■ What to do
What you return should be the lines from the one with "privacy notice." through the one with "To safeguard everyone’s" in the data below, reproduced exactly with both ends, and no pictures at all.

[Collected data]
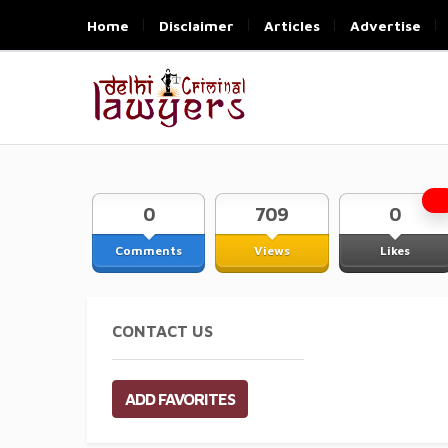
Home
Disclaimer
Articles
Advertise
0
709
0
Comments
Views
Likes
CONTACT US
ADD FAVORITES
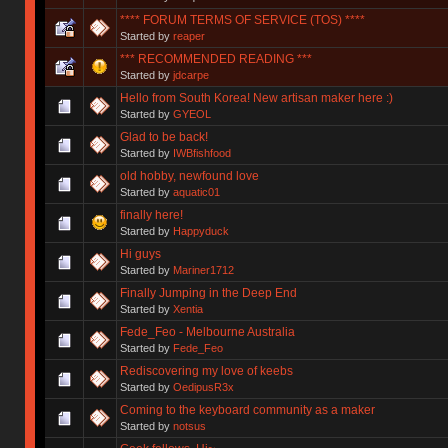
**** FORUM TERMS OF SERVICE (TOS) ****
Started by
reaper
*** RECOMMENDED READING ***
Started by
jdcarpe
Hello from South Korea! New artisan maker here :)
Started by
GYEOL
Glad to be back!
Started by
IWBfishfood
old hobby, newfound love
Started by
aquatic01
finally here!
Started by
Happyduck
Hi guys
Started by
Mariner1712
Finally Jumping in the Deep End
Started by
Xentia
Fede_Feo - Melbourne Australia
Started by
Fede_Feo
Rediscovering my love of keebs
Started by
OedipusR3x
Coming to the keyboard community as a maker
Started by
notsus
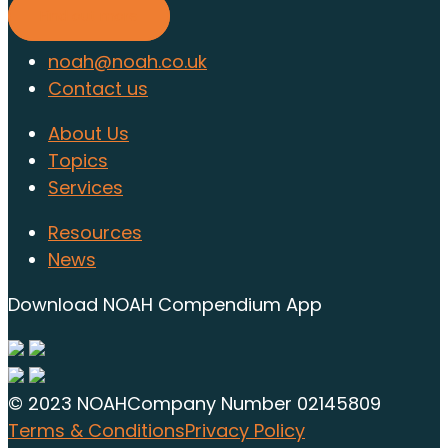
Find out more
noah@noah.co.uk
Contact us
About Us
Topics
Services
Resources
News
Download NOAH Compendium App
© 2023 NOAH
Company Number 02145809
Terms & Conditions
Privacy Policy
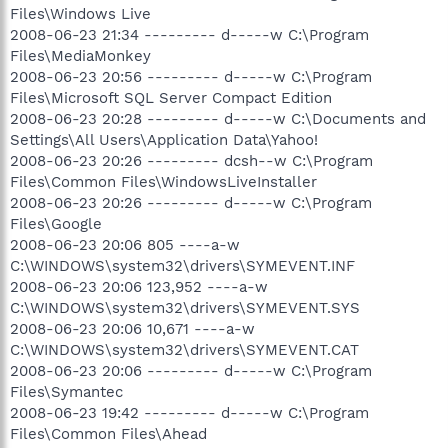
Files\Windows Live
2008-06-23 21:34 --------- d-----w C:\Program
Files\MediaMonkey
2008-06-23 20:56 --------- d-----w C:\Program
Files\Microsoft SQL Server Compact Edition
2008-06-23 20:28 --------- d-----w C:\Documents and
Settings\All Users\Application Data\Yahoo!
2008-06-23 20:26 --------- dcsh--w C:\Program
Files\Common Files\WindowsLiveInstaller
2008-06-23 20:26 --------- d-----w C:\Program
Files\Google
2008-06-23 20:06 805 ----a-w
C:\WINDOWS\system32\drivers\SYMEVENT.INF
2008-06-23 20:06 123,952 ----a-w
C:\WINDOWS\system32\drivers\SYMEVENT.SYS
2008-06-23 20:06 10,671 ----a-w
C:\WINDOWS\system32\drivers\SYMEVENT.CAT
2008-06-23 20:06 --------- d-----w C:\Program
Files\Symantec
2008-06-23 19:42 --------- d-----w C:\Program
Files\Common Files\Ahead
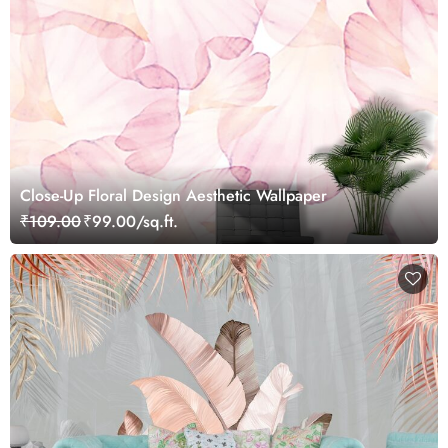
Close-Up Floral Design Aesthetic Wallpaper
₹109.00
₹99.00/sq.ft.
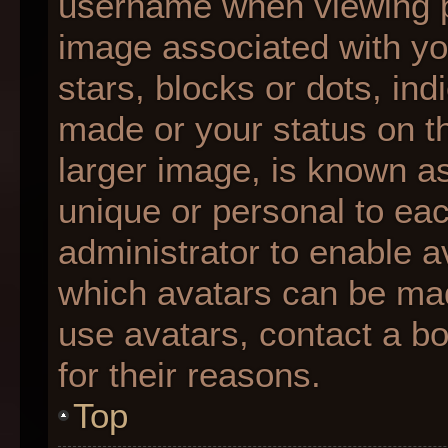
username when viewing 
image associated with you
stars, blocks or dots, i
made or your status on th
larger image, is known as
unique or personal to each
administrator to enable 
which avatars can be made
use avatars, contact a b
for their reasons.
Top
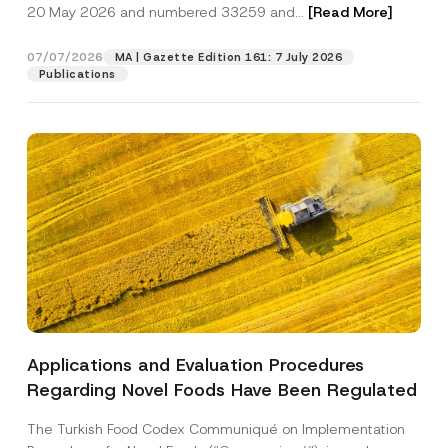
c
20 May 2026 and numbered 33259 and...
[Read More]
p
described in the
privacy notice.
y
r
N
o
o
07/07/2026
MA | Gazette Edition 161: 7 July 2026
SEND
v
t
Publications
e
i
*
c
e
*
Applications and Evaluation Procedures
Regarding Novel Foods Have Been Regulated
The Turkish Food Codex Communiqué on Implementation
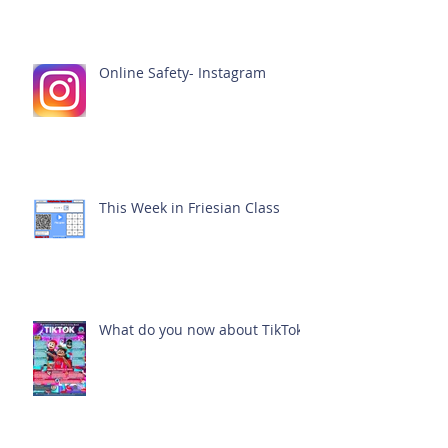
Online Safety- Instagram
This Week in Friesian Class
What do you now about TikTok?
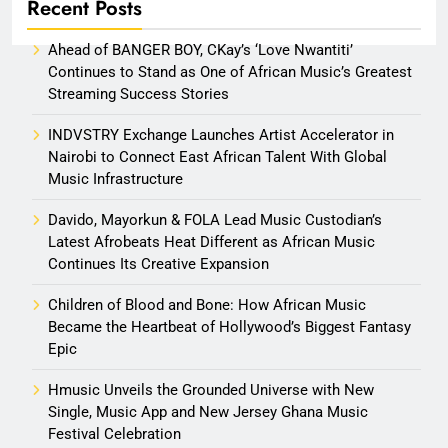
Recent Posts
Ahead of BANGER BOY, CKay’s ‘Love Nwantiti’
Continues to Stand as One of African Music’s Greatest
Streaming Success Stories
INDVSTRY Exchange Launches Artist Accelerator in
Nairobi to Connect East African Talent With Global
Music Infrastructure
Davido, Mayorkun & FOLA Lead Music Custodian’s
Latest Afrobeats Heat Different as African Music
Continues Its Creative Expansion
Children of Blood and Bone: How African Music
Became the Heartbeat of Hollywood’s Biggest Fantasy
Epic
Hmusic Unveils the Grounded Universe with New
Single, Music App and New Jersey Ghana Music
Festival Celebration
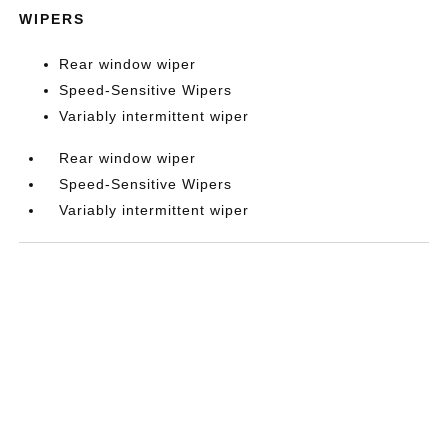
WIPERS
Rear window wiper
Speed-Sensitive Wipers
Variably intermittent wiper
Rear window wiper
Speed-Sensitive Wipers
Variably intermittent wiper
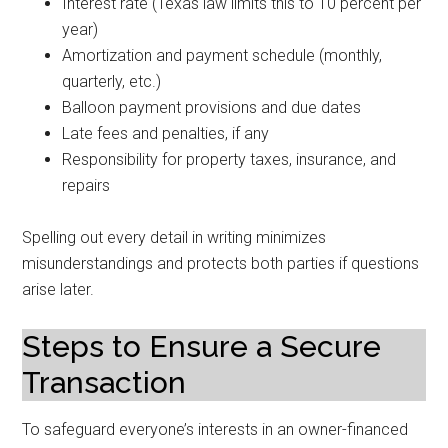
Interest rate (Texas law limits this to 10 percent per
year)
Amortization and payment schedule (monthly,
quarterly, etc.)
Balloon payment provisions and due dates
Late fees and penalties, if any
Responsibility for property taxes, insurance, and
repairs
Spelling out every detail in writing minimizes
misunderstandings and protects both parties if questions
arise later.
Steps to Ensure a Secure
Transaction
To safeguard everyone’s interests in an owner-financed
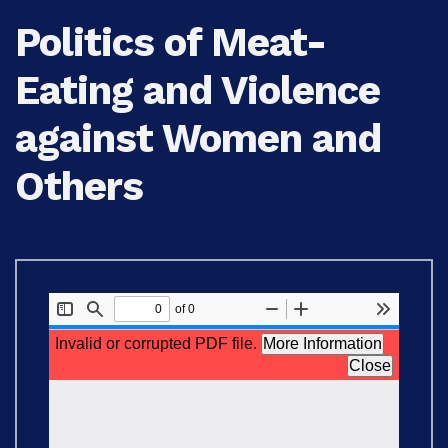
Politics of Meat-
Eating and Violence
against Women and
Others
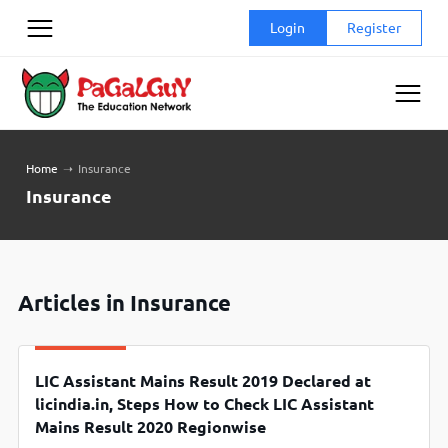
Skip
Login
Register
to
content
Home
➝
Insurance
Insurance
Articles in Insurance
LIC Assistant Mains Result 2019 Declared at
licindia.in, Steps How to Check LIC Assistant
Mains Result 2020 Regionwise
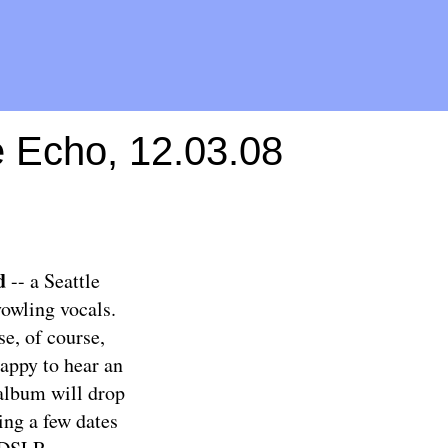
e Echo, 12.03.08
d
-- a Seattle
 yowling vocals.
e, of course,
happy to hear an
 album will drop
ying a
few dates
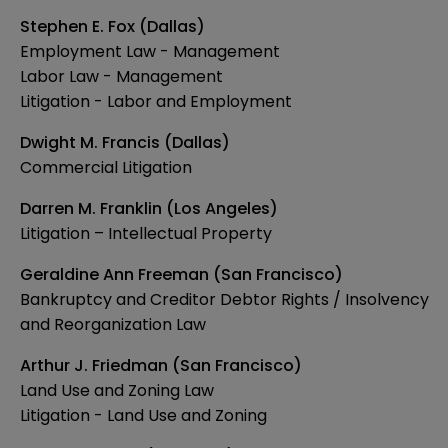
Stephen E. Fox (Dallas)
Employment Law - Management
Labor Law - Management
Litigation - Labor and Employment
Dwight M. Francis (Dallas)
Commercial Litigation
Darren M. Franklin (Los Angeles)
Litigation – Intellectual Property
Geraldine Ann Freeman (San Francisco)
Bankruptcy and Creditor Debtor Rights / Insolvency
and Reorganization Law
Arthur J. Friedman (San Francisco)
Land Use and Zoning Law
Litigation - Land Use and Zoning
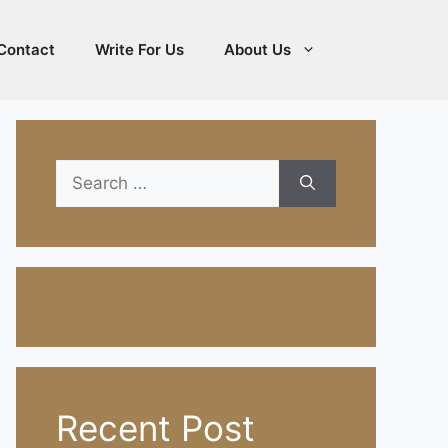
Contact
Write For Us
About Us
Search
for:
Recent Post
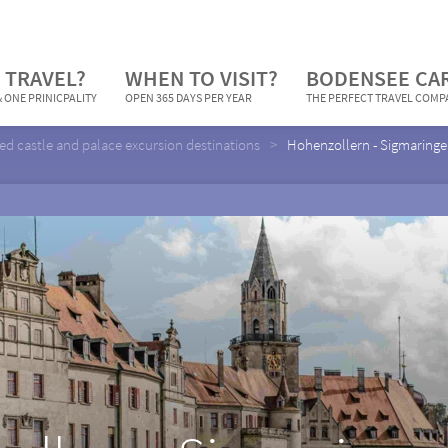
 TRAVEL?
WHEN TO VISIT?
BODENSEE CA
 ONE PRINICPALITY
OPEN 365 DAYS PER YEAR
THE PERFECT TRAVEL COM
ed castle and palace excursion destinations
Hohenzollern - Sigmaringe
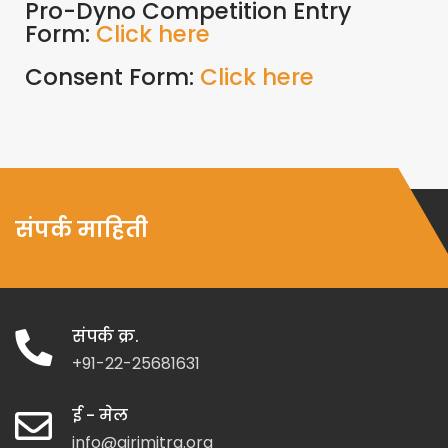
Pro-Dyno Competition Entry
Form:
Click here
Consent Form:
Click here
संपर्क माहिती
संपर्क क्र.
+91-22-25681631
ई - मेल
info@girimitra.org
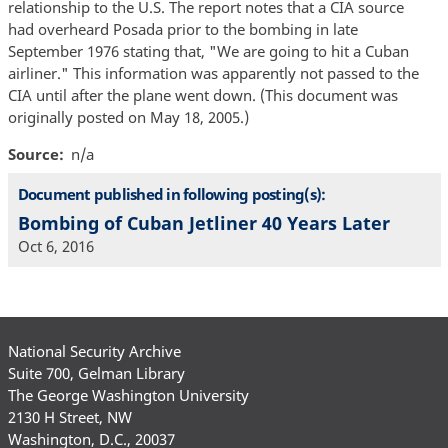
relationship to the U.S. The report notes that a CIA source
had overheard Posada prior to the bombing in late
September 1976 stating that, "We are going to hit a Cuban
airliner." This information was apparently not passed to the
CIA until after the plane went down. (This document was
originally posted on May 18, 2005.)
Source
n/a
Document published in following posting(s):
Bombing of Cuban Jetliner 40 Years Later
Oct 6, 2016
National Security Archive
Suite 700, Gelman Library
The George Washington University
2130 H Street, NW
Washington, D.C., 20037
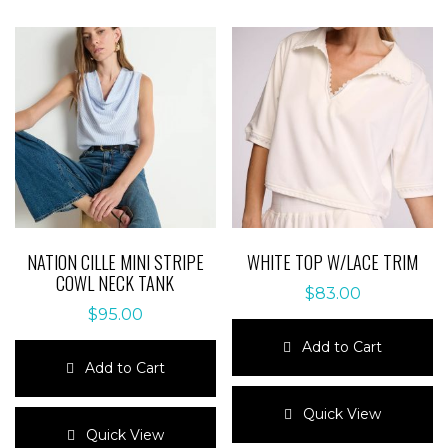
NATION CILLE MINI STRIPE
WHITE TOP W/LACE TRIM
COWL NECK TANK
$
83.00
$
95.00
Add to Cart
Add to Cart
This
This
product
Quick View
product
has
Quick View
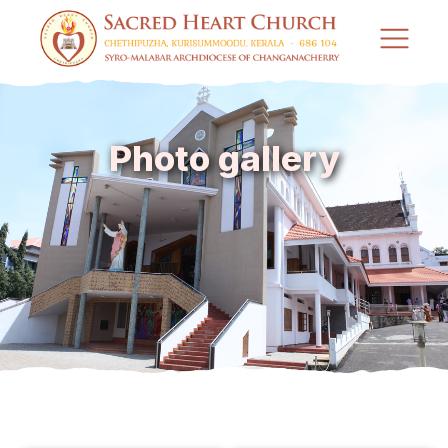
Photo gallery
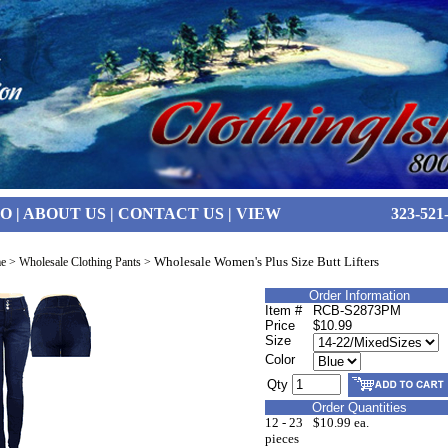
FO
|
ABOUT US
|
CONTACT US
|
VIEW
323-521
Wholesale Women's Plus Size Butt Lifters
e
>
Wholesale Clothing Pants
>
Order Information
Item #
RCB-S2873PM
Price
$10.99
Size
Color
Qty
Order Quantities
12 - 23
$10.99 ea.
pieces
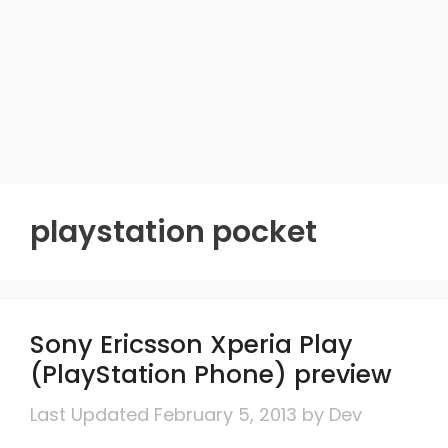
playstation pocket
Sony Ericsson Xperia Play
(PlayStation Phone) preview
February 5, 2013
by
Dev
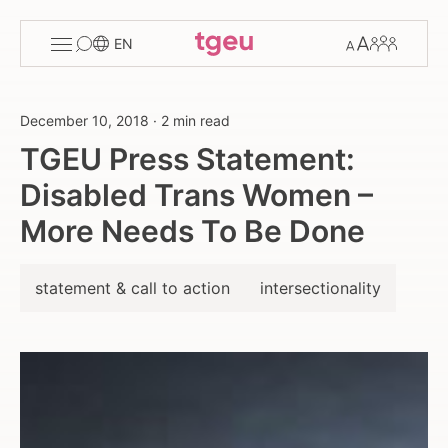
Toggle
Change
Members
EN
menu
font
size
December 10, 2018
·
2 min read
TGEU Press Statement:
Disabled Trans Women –
More Needs To Be Done
statement & call to action
intersectionality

■ Written solution
privacy notice.
y
r
N
o
o
07/07/2026
MA | Gazette Edition 161: 7 July 2026
SEND
v
t
Publications
e
i
*
c
e
*
Applications and Evaluation Procedures
Regarding Novel Foods Have Been Regulated
The Turkish Food Codex Communiqué on Implementation
Online Safety- Instagram
This Week in Friesian Class
What do you now about TikTok?
Recent Posts
Ahead of BANGER BOY, CKay’s ‘Love Nwantiti’
Continues to Stand as One of African Music’s Greatest
Streaming Success Stories
INDVSTRY Exchange Launches Artist Accelerator in
Nairobi to Connect East African Talent With Global
Music Infrastructure
Davido, Mayorkun & FOLA Lead Music Custodian’s
Latest Afrobeats Heat Different as African Music
Continues Its Creative Expansion
Children of Blood and Bone: How African Music
Became the Heartbeat of Hollywood’s Biggest Fantasy
Epic
Hmusic Unveils the Grounded Universe with New
Single, Music App and New Jersey Ghana Music
Festival Celebration
WIPERS
Rear window wiper
Speed-Sensitive Wipers
Variably intermittent wiper
Rear window wiper
Speed-Sensitive Wipers
Variably intermittent wiper
Interest rate (Texas law limits this to 10 percent per
year)
Amortization and payment schedule (monthly,
quarterly, etc.)
Balloon payment provisions and due dates
Late fees and penalties, if any
Responsibility for property taxes, insurance, and
repairs
Spelling out every detail in writing minimizes
misunderstandings and protects both parties if questions
arise later.
Steps to Ensure a Secure
Transaction
To safeguard everyone’s interests in an owner-financed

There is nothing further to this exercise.